# ABOUT THIS EXERCISE
The required result is every line of the records that includes "Gone".

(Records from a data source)
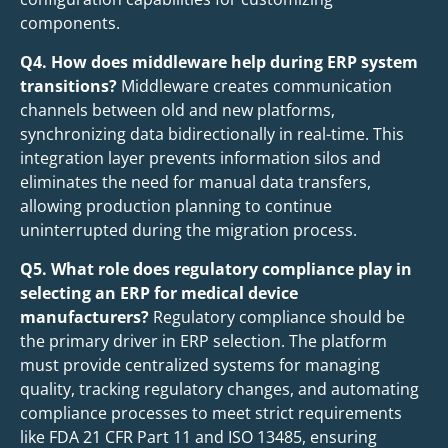
components.
Q4. How does middleware help during ERP system
transitions?
Middleware creates communication
channels between old and new platforms,
synchronizing data bidirectionally in real-time. This
integration layer prevents information silos and
eliminates the need for manual data transfers,
allowing production planning to continue
uninterrupted during the migration process.
Q5. What role does regulatory compliance play in
selecting an ERP for medical device
manufacturers?
Regulatory compliance should be
the primary driver in ERP selection. The platform
must provide centralized systems for managing
quality, tracking regulatory changes, and automating
compliance processes to meet strict requirements
like FDA 21 CFR Part 11 and ISO 13485, ensuring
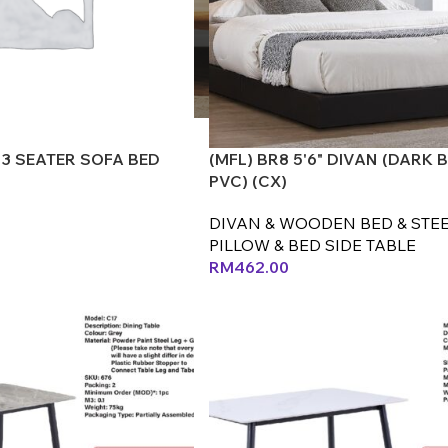
 3 SEATER SOFA BED
(MFL) BR8 5'6" DIVAN (DARK
PVC) (CX)
DIVAN & WOODEN BED & STEE
PILLOW & BED SIDE TABLE
RM
462.00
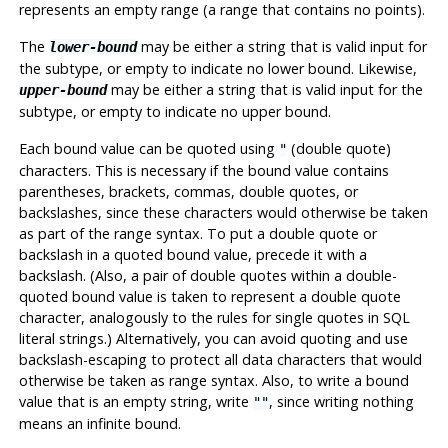
represents an empty range (a range that contains no points).
The
may be either a string that is valid input for
lower-bound
the subtype, or empty to indicate no lower bound. Likewise,
may be either a string that is valid input for the
upper-bound
subtype, or empty to indicate no upper bound.
Each bound value can be quoted using
(double quote)
"
characters. This is necessary if the bound value contains
parentheses, brackets, commas, double quotes, or
backslashes, since these characters would otherwise be taken
as part of the range syntax. To put a double quote or
backslash in a quoted bound value, precede it with a
backslash. (Also, a pair of double quotes within a double-
quoted bound value is taken to represent a double quote
character, analogously to the rules for single quotes in SQL
literal strings.) Alternatively, you can avoid quoting and use
backslash-escaping to protect all data characters that would
otherwise be taken as range syntax. Also, to write a bound
value that is an empty string, write
, since writing nothing
""
means an infinite bound.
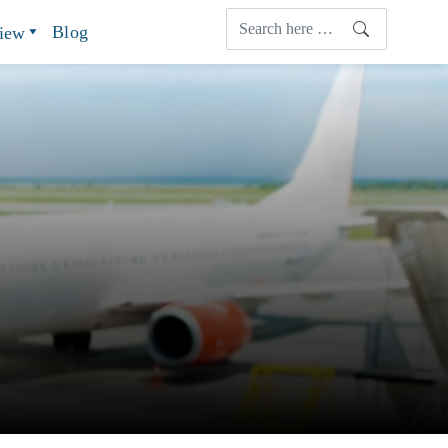
Blog
view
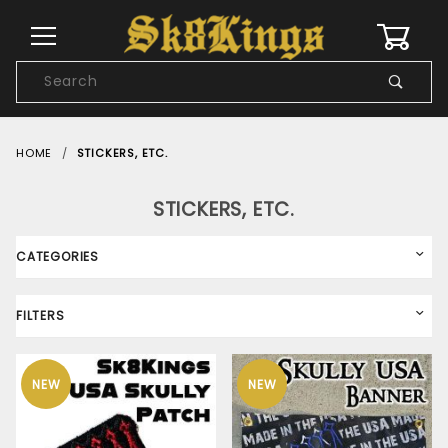
0
Product
Search
Global Account Log In
HOME
STICKERS, ETC.
STICKERS, ETC.
CATEGORIES
FILTERS
NEW
NEW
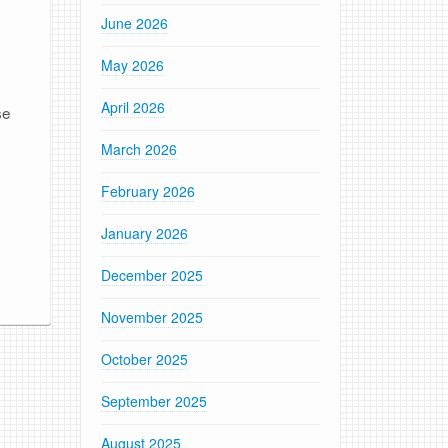
June 2026
e
May 2026
April 2026
se
March 2026
February 2026
January 2026
December 2025
November 2025
October 2025
September 2025
August 2025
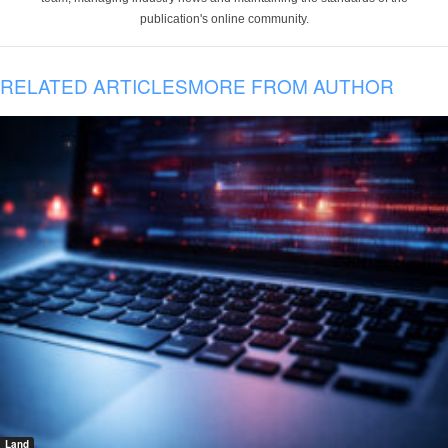
publication's online community.
RELATED ARTICLES
MORE FROM AUTHOR
Land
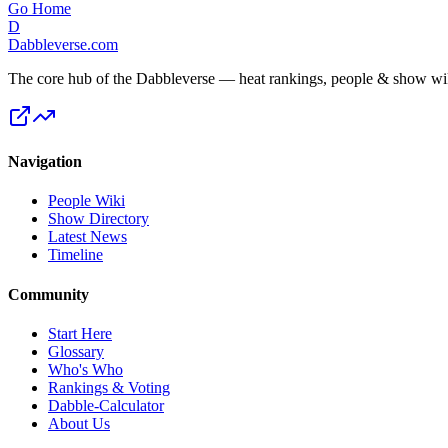
Go Home
D
Dabbleverse.com
The core hub of the Dabbleverse — heat rankings, people & show wiki
Navigation
People Wiki
Show Directory
Latest News
Timeline
Community
Start Here
Glossary
Who's Who
Rankings & Voting
Dabble-Calculator
About Us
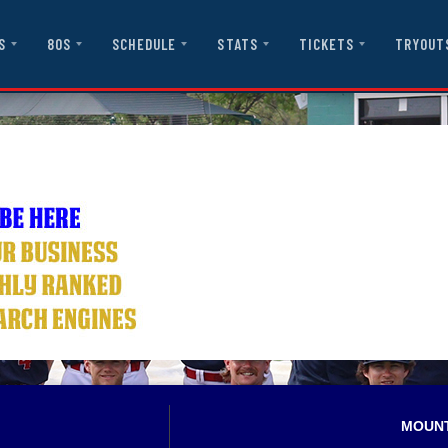
S
80S
SCHEDULE
STATS
TICKETS
TRYOUT
MOUN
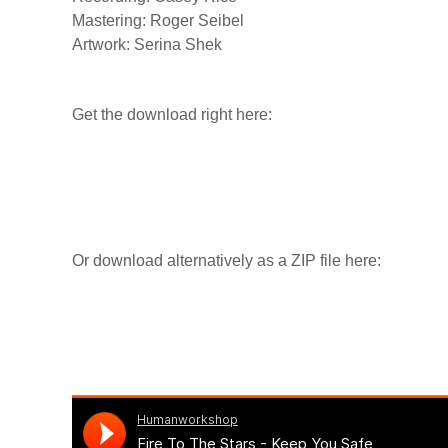
Mastering: Roger Seibel
Artwork: Serina Shek
Get the download right here:
Or download alternatively as a ZIP file here:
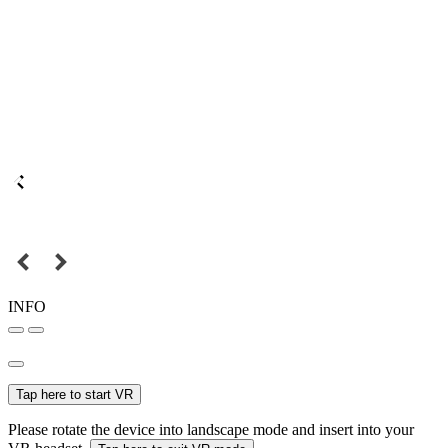
INFO
Tap here to start VR
Please rotate the device into landscape mode and insert into your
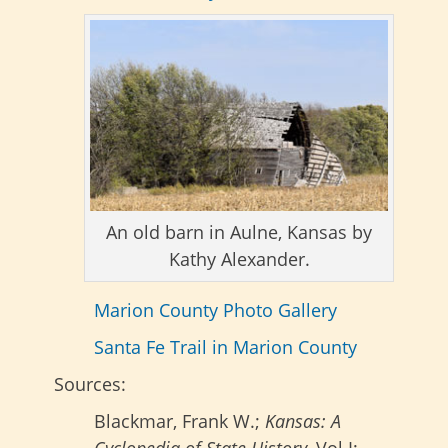
An old barn in Aulne, Kansas by
Kathy Alexander.
Marion County Photo Gallery
Santa Fe Trail in Marion County
Sources:
Blackmar, Frank W.;
Kansas: A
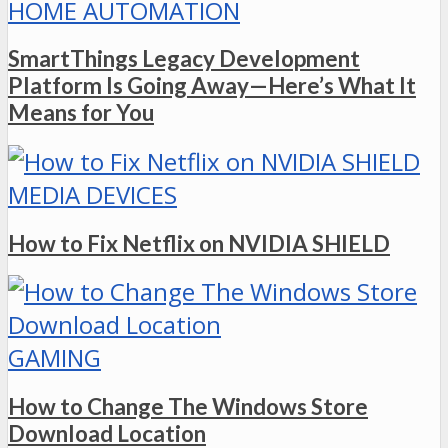
HOME AUTOMATION
SmartThings Legacy Development
Platform Is Going Away—Here’s What It
Means for You
MEDIA DEVICES
How to Fix Netflix on NVIDIA SHIELD
GAMING
How to Change The Windows Store
Download Location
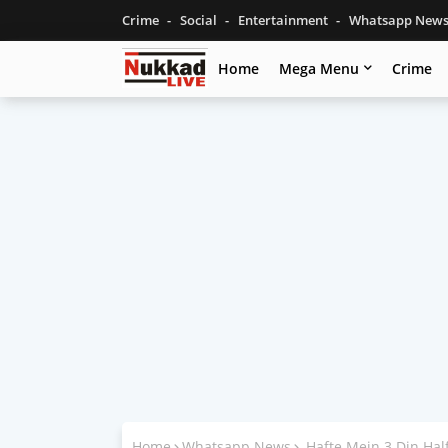
Crime
Social
Entertainment
Whatsapp New
Home
Mega Menu
Crime
Home
Whatsapp News
Hafte Mein 3 Din Ha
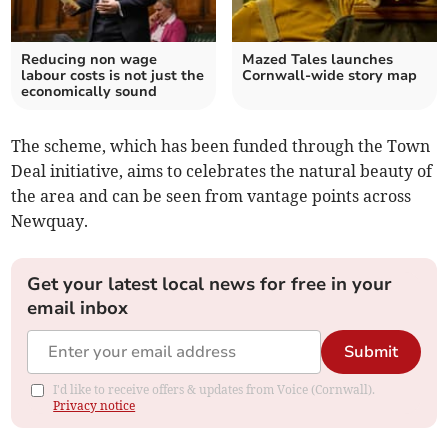
Reducing non wage
Mazed Tales launches
labour costs is not just the
Cornwall-wide story map
economically sound
The scheme, which has been funded through the Town
Deal initiative, aims to celebrates the natural beauty of
the area and can be seen from vantage points across
Newquay.
Get your latest local news for free in your
email inbox
Submit
I'd like to receive offers & updates from Voice (Cornwall).
Privacy notice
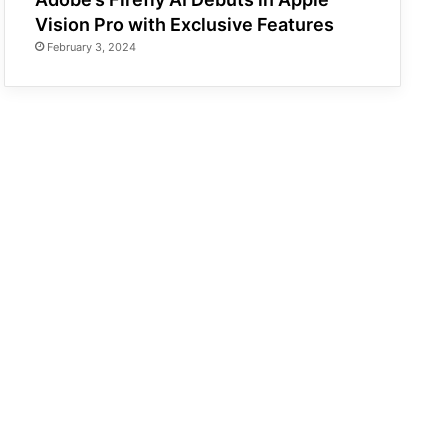
Vision Pro with Exclusive Features
February 3, 2024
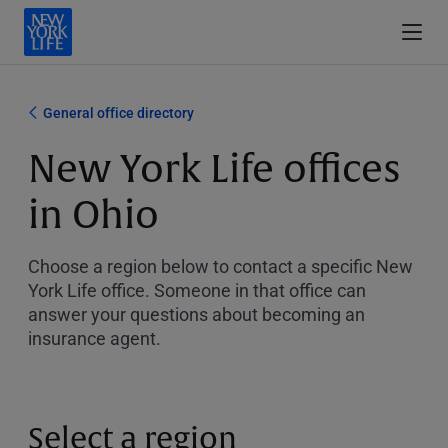
General office directory
New York Life offices
in Ohio
Choose a region below to contact a specific New
York Life office. Someone in that office can
answer your questions about becoming an
insurance agent.
Select a region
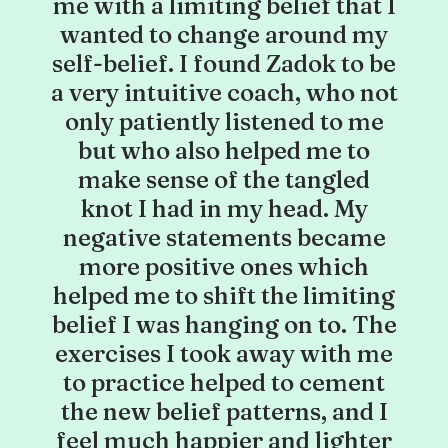
me with a limiting belief that I
wanted to change around my
self-belief. I found Zadok to be
a very intuitive coach, who not
only patiently listened to me
but who also helped me to
make sense of the tangled
knot I had in my head. My
negative statements became
more positive ones which
helped me to shift the limiting
belief I was hanging on to. The
exercises I took away with me
to practice helped to cement
the new belief patterns, and I
feel much happier and lighter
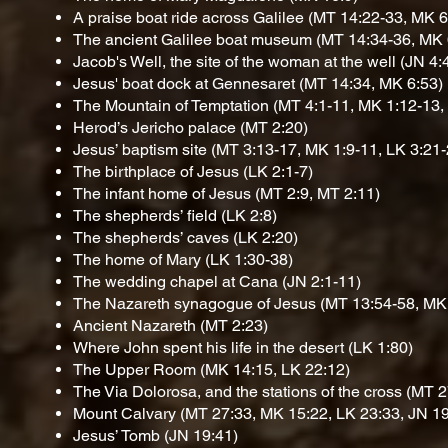
A praise boat ride across Galilee
(MT 14:22-33, MK 6
The ancient Galilee boat museum
(MT 14:34-36, MK 
Jacob's Well, the site of the woman at the well
(JN 4:
Jesus' boat dock at Gennesaret
(MT 14:34, MK 6:53)
The Mountain of Temptation
(MT 4:1-11, MK 1:12-13,
Herod’s Jericho palace
(MT 2:20)
Jesus’ baptism site
(MT 3:13-17, MK 1:9-11, LK 3:21-
The birthplace of Jesus
(LK 2:1-7)
The infant home of Jesus
(MT 2:9, MT 2:11)
The shepherds’ field
(LK 2:8)
The shepherds’ caves
(LK 2:20)
The home of Mary
(LK 1:30-38)
The wedding chapel at Cana
(JN 2:1-11)
The Nazareth synagogue of Jesus
(MT 13:54-58, MK 
Ancient Nazareth
(MT 2:23)
Where John spent his life in the desert
(LK 1:80)
The Upper Room
(MK 14:15, LK 22:12)
The Via Dolorosa, and the stations of the cross
(MT 2
Mount Calvary
(MT 27:33, MK 15:22, LK 23:33, JN 19
Jesus’ Tomb
(JN 19:41)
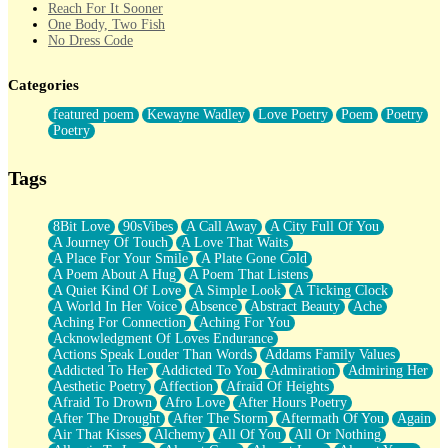
Reach For It Sooner
One Body, Two Fish
No Dress Code
Twice A Lifetime From Now
Smoke Drifting from A Match
Categories
Forty Two Kisses
Not Completely Gone
featured poem
Kewayne Wadley
Love Poetry
Poem
Poetry
Even If They Never Ask
Poetry
For Anyone That's Thought About Someone Unexpectedly With
Their Pants Down
Baptized In Your Voice
Tags
Human Teddy Bear
Closer And Closer
What If You Didn't Show Up At All?
8Bit Love
90sVibes
A Call Away
A City Full Of You
She Doesn't Have to Knock
A Journey Of Touch
A Love That Waits
Something Missing
A Place For Your Smile
A Plate Gone Cold
Eating Pancakes In The Center Of Your Heart
A Poem About A Hug
A Poem That Listens
Zero Gravity
A Quiet Kind Of Love
A Simple Look
A Ticking Clock
Red Planet Beneath Your Chest
A World In Her Voice
Absence
Abstract Beauty
Ache
The Light
Aching For Connection
Aching For You
I Too, Was A Room
Acknowledgment Of Loves Endurance
When He Sees You, When I See You
Actions Speak Louder Than Words
Addams Family Values
A Rose Walked Through The City
Addicted To Her
Addicted To You
Admiration
Admiring Her
Couldn't Say
Aesthetic Poetry
Affection
Afraid Of Heights
Since Before You Knew How To Work Your Mouth
Afraid To Drown
Afro Love
After Hours Poetry
Drunk On YOu
After The Drought
After The Storm
Aftermath Of You
Again
Look Up
Air That Kisses
Alchemy
All Of You
All Or Nothing
Roses In Traffic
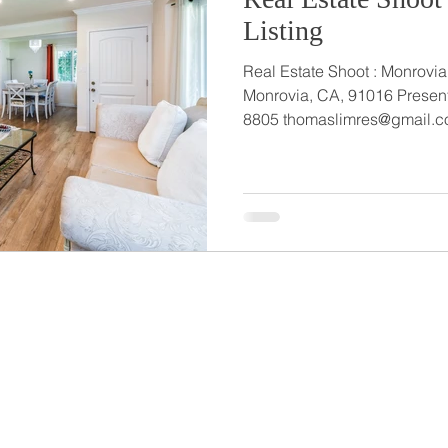
Listing
Real Estate Shoot : Monrovia Listing 4
Monrovia, CA, 91016 Presented b
8805 thomaslimres@gmail.c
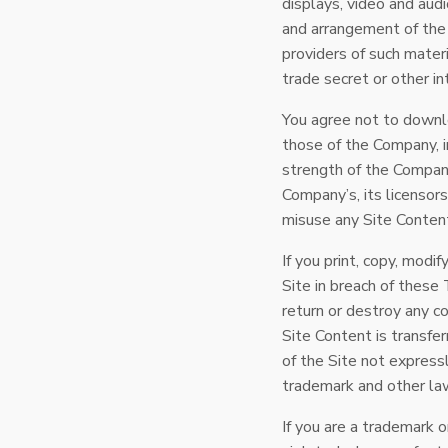
displays, video and aud
and arrangement of the 
providers of such materi
trade secret or other in
You agree not to downlo
those of the Company, i
strength of the Company’
Company’s, its licensors
misuse any Site Content
If you print, copy, modi
Site in breach of these
return or destroy any co
Site Content is transfe
of the Site not express
trademark and other la
If you are a trademark 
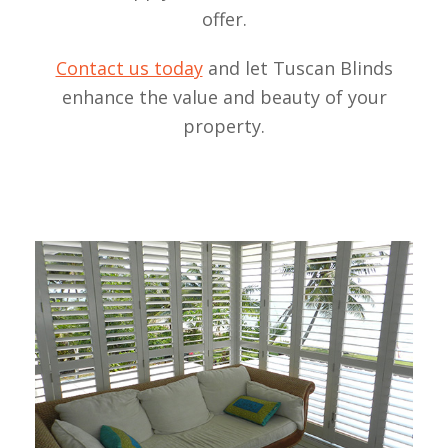
offer.
Contact us today
and let Tuscan Blinds
enhance the value and beauty of your
property.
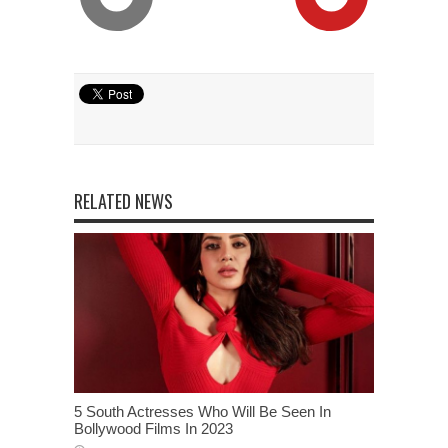
RELATED NEWS
5 South Actresses Who Will Be Seen In
Bollywood Films In 2023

# OUTPUT OF THE EXERCISE
Not Completely Gone
A Plate Gone Cold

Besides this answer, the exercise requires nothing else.